### Collected data
- Opening Delimiter -
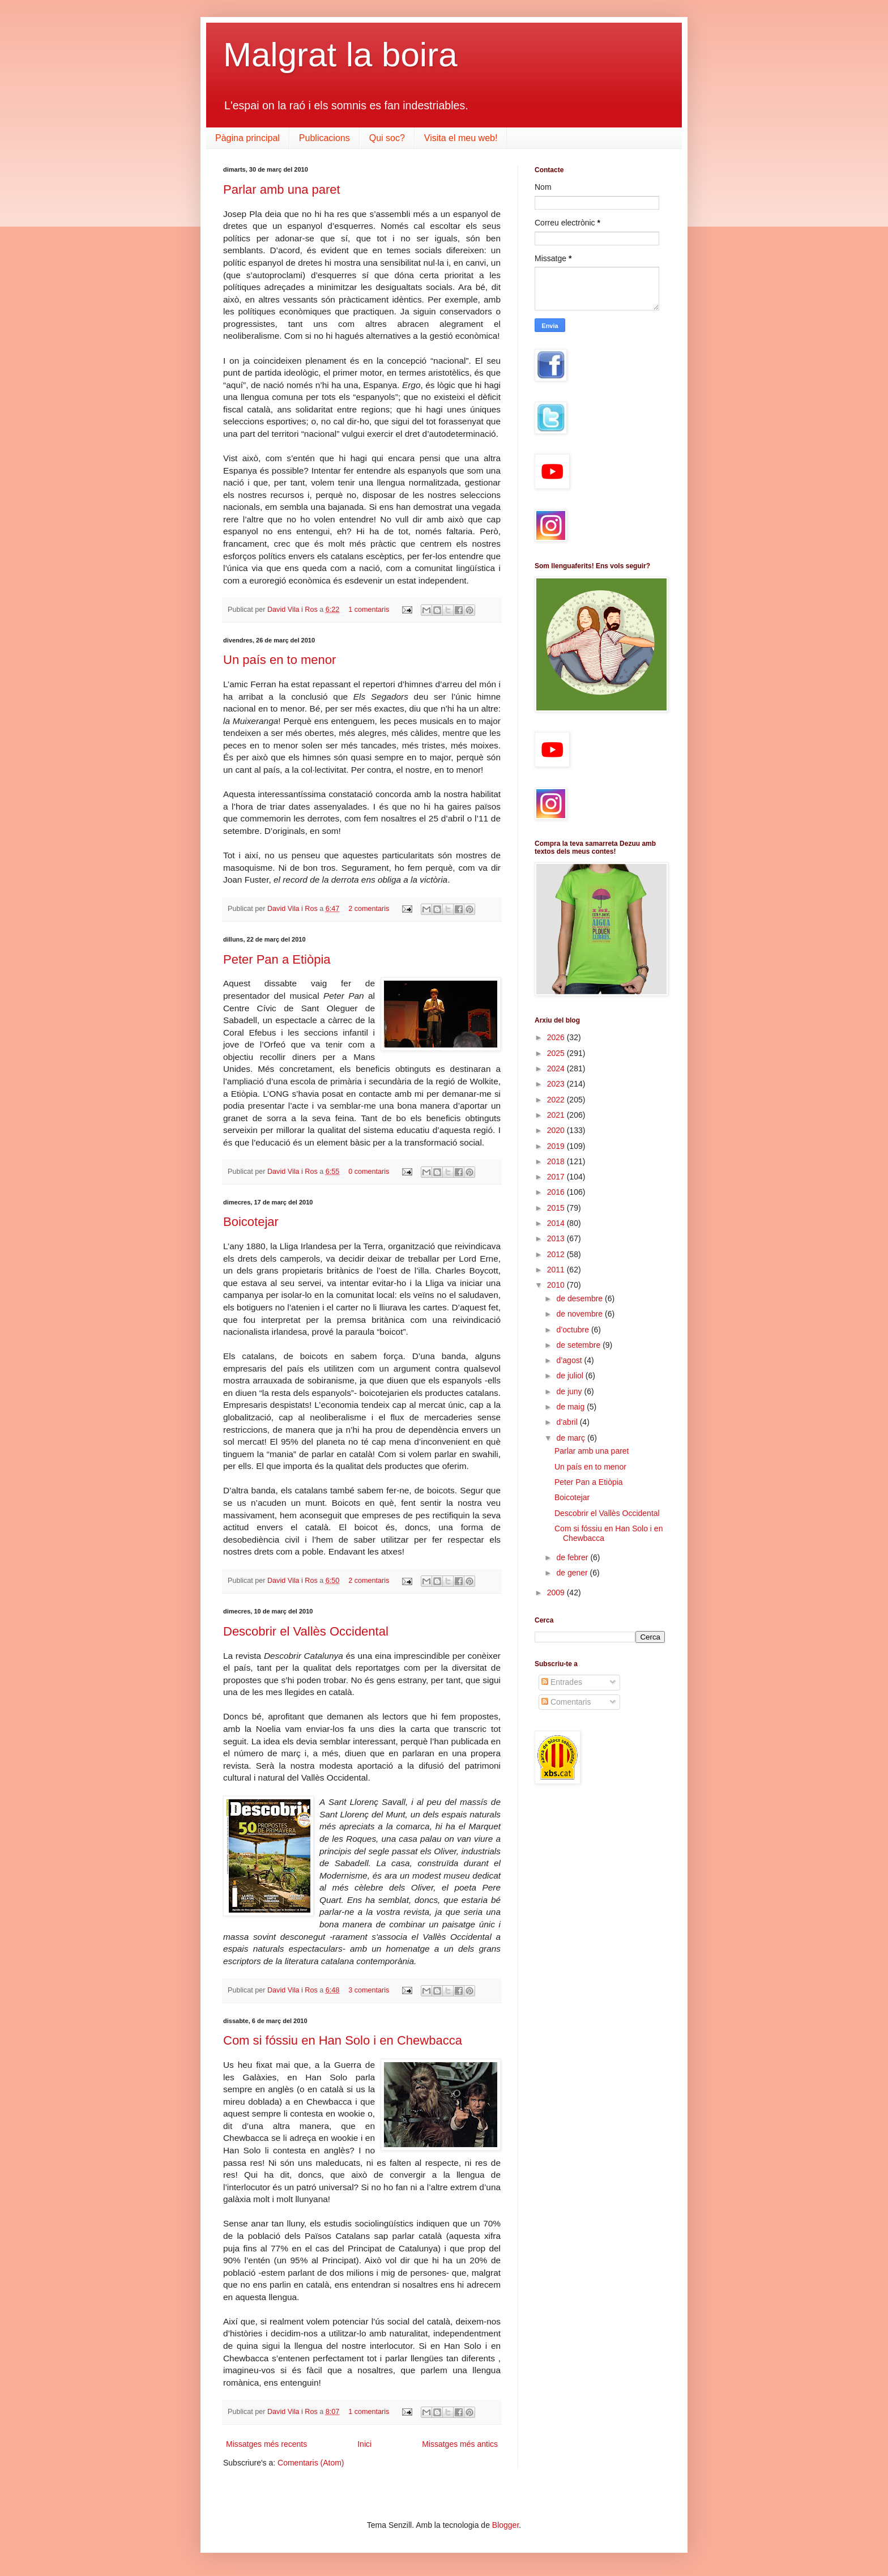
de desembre (580, 1298)
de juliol (570, 1375)
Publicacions (324, 138)
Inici (364, 2444)
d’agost (570, 1360)
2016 (557, 1192)
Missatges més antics (460, 2444)
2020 (557, 1130)
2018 (557, 1161)
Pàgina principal (247, 138)
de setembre (579, 1344)
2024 (557, 1068)
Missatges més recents (266, 2444)
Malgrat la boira (340, 55)
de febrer (573, 1557)
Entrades (561, 1682)
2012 (557, 1254)
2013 (557, 1238)
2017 (557, 1176)
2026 (557, 1037)
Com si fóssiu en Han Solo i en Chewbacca (342, 2040)
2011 (557, 1269)
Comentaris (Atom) (311, 2462)
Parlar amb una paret (281, 189)
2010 (557, 1284)
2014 (557, 1223)
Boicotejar (251, 1222)
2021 (557, 1114)
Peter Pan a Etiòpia (277, 959)
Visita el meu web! (461, 138)
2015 (557, 1207)
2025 (557, 1053)
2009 (557, 1592)
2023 (557, 1083)
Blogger (505, 2525)
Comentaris (566, 1701)
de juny (570, 1391)
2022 (557, 1099)
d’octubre (573, 1329)
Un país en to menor (279, 660)
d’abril (567, 1422)
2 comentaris (368, 909)
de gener (573, 1572)
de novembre (580, 1313)
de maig (571, 1406)
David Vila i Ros (293, 610)
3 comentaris (368, 1990)
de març (571, 1437)
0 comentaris (368, 1172)
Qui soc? (387, 138)
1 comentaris (368, 610)
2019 (557, 1146)
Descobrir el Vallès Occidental (305, 1631)
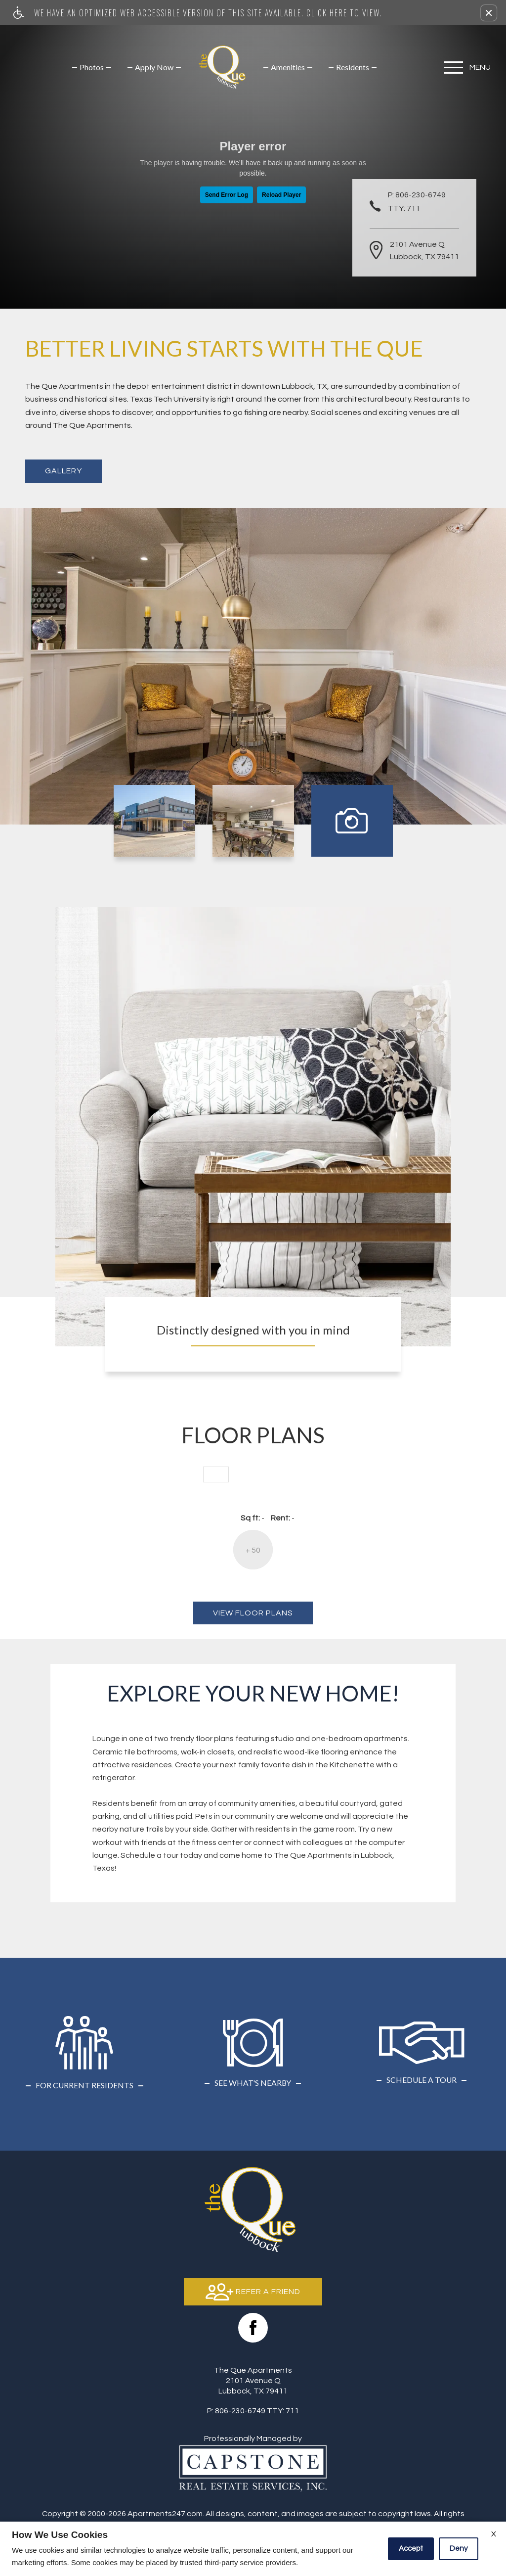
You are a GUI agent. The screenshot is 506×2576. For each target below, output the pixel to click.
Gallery (63, 471)
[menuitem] (92, 67)
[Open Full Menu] (470, 67)
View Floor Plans (253, 1613)
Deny (458, 2548)
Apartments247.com (165, 2514)
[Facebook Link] (253, 2328)
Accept (411, 2548)
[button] (489, 13)
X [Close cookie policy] (493, 2534)
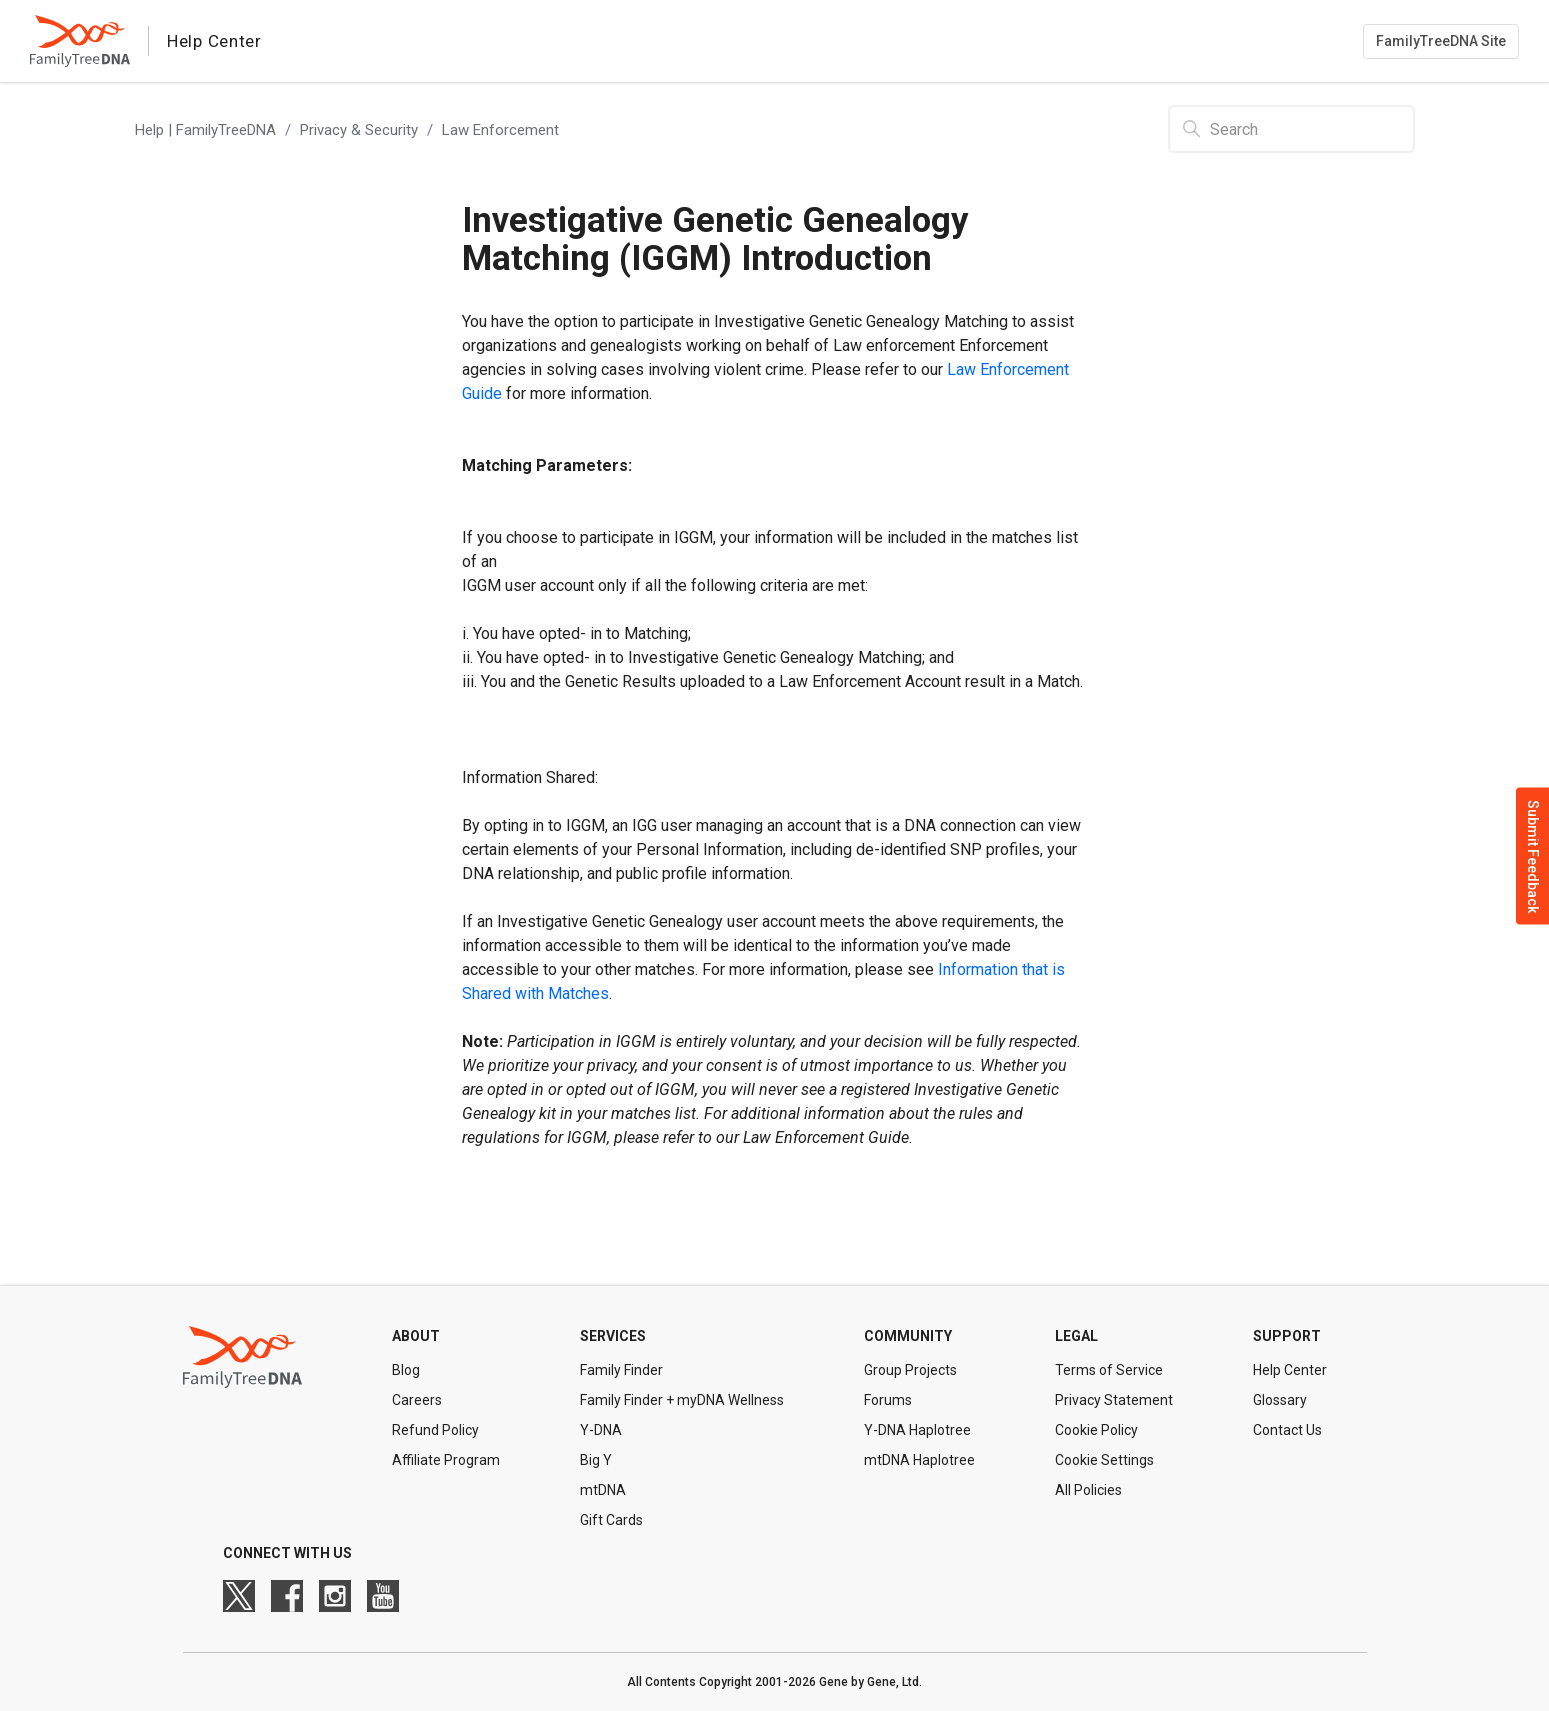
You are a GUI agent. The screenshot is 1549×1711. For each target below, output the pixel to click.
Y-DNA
- Closing Delimiter -
Which lines above run from the one containing "de febrer (573, 1557)" to the one containing "de maig (571, 1406)"? Give them again exactly, both ends included.

de febrer (573, 1557)
Entrades (561, 1682)
2012 (557, 1254)
2013 (557, 1238)
2017 (557, 1176)
2026 (557, 1037)
Com si fóssiu en Han Solo i en Chewbacca (342, 2040)
2011 (557, 1269)
Comentaris (Atom) (311, 2462)
Parlar amb una paret (281, 189)
2010 (557, 1284)
2014 (557, 1223)
Boicotejar (251, 1222)
2021 (557, 1114)
Peter Pan a Etiòpia (277, 959)
Visita el meu web! (461, 138)
2015 (557, 1207)
2025 (557, 1053)
2009 (557, 1592)
2023 (557, 1083)
Blogger (505, 2525)
Comentaris (566, 1701)
de juny (570, 1391)
2022 (557, 1099)
d’octubre (573, 1329)
Un país en to menor (279, 660)
d’abril (567, 1422)
2 comentaris (368, 909)
de gener (573, 1572)
de novembre (580, 1313)
de maig (571, 1406)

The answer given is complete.